In the Kata CVM’s early boot phase, the NVRC prepares the passthrough GPU for container access.
Kata agent starts containers in the Kata CVM.
The confidential containers attestation agent exercises remote attestation based on the Remote ATtestation ProcedureS (RATS) model in concert with the Confidential Containers’ Trustee solution. As part of this, the attestation agent transitions the GPU into the Ready state. Refer to the attestation section for more details.
Key Software Components of the NVIDIA GPU Operator#
NVIDIA GPU Operator brings together the following software components to simplify managing the software required for confidential computing and deploying confidential container workloads:
NVIDIA Kata Manager for Kubernetes
GPU Operator deploys the NVIDIA Kata Manager for Kubernetes, k8s-kata-manager. The manager is responsible for creating host-side CDI specifications for GPU passthrough.
NVIDIA Confidential Computing Manager for Kubernetes
GPU Operator deploys the manager, k8s-cc-manager, to set the confidential computing (CC) mode on the NVIDIA GPUs.
NVIDIA Sandbox Device Plugin
GPU Operator deploys the sandbox device plugin, nvidia-sandbox-device-plugin-daemonset, to discover NVIDIA GPUs along with their capabilities, to advertise these to Kubernetes, and to allocate GPUs during pod deployment.
NVIDIA VFIO Manager
GPU Operator deploys the VFIO manager, nvidia-vfio-manager, to bind discovered NVIDIA GPUs to the vfio-pci driver for VFIO passthrough.
Node Feature Discovery (NFD)
When you install NVIDIA GPU Operator for confidential computing, you must specify the nfd.nodefeaturerules=true option.
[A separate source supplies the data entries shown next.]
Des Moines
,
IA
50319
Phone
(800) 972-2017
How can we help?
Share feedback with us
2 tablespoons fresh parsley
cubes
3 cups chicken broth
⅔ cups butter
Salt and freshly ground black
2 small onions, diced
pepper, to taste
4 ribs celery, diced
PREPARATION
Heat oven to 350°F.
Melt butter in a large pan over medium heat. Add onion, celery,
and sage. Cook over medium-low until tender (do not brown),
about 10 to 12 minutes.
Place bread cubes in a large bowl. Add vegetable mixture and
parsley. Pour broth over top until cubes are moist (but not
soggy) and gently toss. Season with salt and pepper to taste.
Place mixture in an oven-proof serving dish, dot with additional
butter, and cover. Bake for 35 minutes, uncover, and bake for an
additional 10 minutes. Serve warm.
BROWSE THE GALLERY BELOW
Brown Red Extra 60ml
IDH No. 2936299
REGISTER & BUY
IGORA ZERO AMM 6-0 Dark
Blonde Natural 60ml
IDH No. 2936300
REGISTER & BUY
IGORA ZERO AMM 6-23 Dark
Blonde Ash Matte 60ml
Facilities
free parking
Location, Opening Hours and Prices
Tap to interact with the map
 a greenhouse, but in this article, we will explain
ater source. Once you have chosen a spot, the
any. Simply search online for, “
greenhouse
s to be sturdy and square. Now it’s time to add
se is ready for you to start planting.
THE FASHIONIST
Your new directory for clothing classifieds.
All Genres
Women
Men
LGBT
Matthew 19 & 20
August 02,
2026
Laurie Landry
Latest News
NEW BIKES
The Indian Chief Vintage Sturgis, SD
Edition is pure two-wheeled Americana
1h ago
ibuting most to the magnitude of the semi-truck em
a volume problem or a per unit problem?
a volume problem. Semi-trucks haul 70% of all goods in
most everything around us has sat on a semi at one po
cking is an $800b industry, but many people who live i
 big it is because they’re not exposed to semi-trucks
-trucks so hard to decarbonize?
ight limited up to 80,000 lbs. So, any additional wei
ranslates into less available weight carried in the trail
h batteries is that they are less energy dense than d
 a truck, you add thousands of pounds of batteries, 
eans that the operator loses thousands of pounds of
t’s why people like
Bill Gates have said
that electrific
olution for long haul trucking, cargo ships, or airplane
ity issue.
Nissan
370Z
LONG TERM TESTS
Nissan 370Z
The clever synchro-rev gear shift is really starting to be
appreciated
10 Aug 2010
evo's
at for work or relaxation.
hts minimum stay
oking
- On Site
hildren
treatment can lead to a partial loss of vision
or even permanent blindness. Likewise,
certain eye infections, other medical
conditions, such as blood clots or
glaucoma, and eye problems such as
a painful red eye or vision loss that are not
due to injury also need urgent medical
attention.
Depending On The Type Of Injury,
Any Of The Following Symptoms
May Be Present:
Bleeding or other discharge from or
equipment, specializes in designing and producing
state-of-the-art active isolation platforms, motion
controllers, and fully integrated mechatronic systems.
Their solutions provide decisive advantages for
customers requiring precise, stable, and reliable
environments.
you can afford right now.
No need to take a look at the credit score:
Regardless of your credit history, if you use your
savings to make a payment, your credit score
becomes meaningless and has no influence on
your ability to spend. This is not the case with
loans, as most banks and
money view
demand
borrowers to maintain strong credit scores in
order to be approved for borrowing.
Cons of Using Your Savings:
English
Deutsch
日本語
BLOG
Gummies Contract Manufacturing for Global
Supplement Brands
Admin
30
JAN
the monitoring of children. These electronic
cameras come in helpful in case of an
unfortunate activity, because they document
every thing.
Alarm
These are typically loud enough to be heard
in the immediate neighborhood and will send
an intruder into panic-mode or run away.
This option directs the Operator to install node feature rules that detect CPU security features and the NVIDIA GPU hardware. You can confirm the rules are installed by running kubectl get nodefeaturerules nvidia-nfd-nodefeaturerules.
On nodes that have NVIDIA Hopper family GPU and AMD SEV-SNP, NFD adds labels to the node such as "feature.node.kubernetes.io/cpu-security.sev.snp.enabled": "true" and "nvidia.com/cc.capable": "true". NVIDIA GPU Operator only deploys the operands for confidential containers on nodes that have the "nvidia.com/cc.capable": "true" label.
Cluster Topology Considerations#
You can configure all the worker nodes in your cluster for running GPU workloads with confidential containers or you configure some nodes for confidential containers and the others for traditional containers. Consider the following example where node A is configured to run traditional containers and node B is configured to run confidential containers.
Node A - Traditional Containers receives the following software components |
Node B - Kata CoCo receives the following software components |
|---|---|
|
|
This configuration can be controlled through node labelling as described in Deploy Confidential Containers with NVIDIA GPU Operator.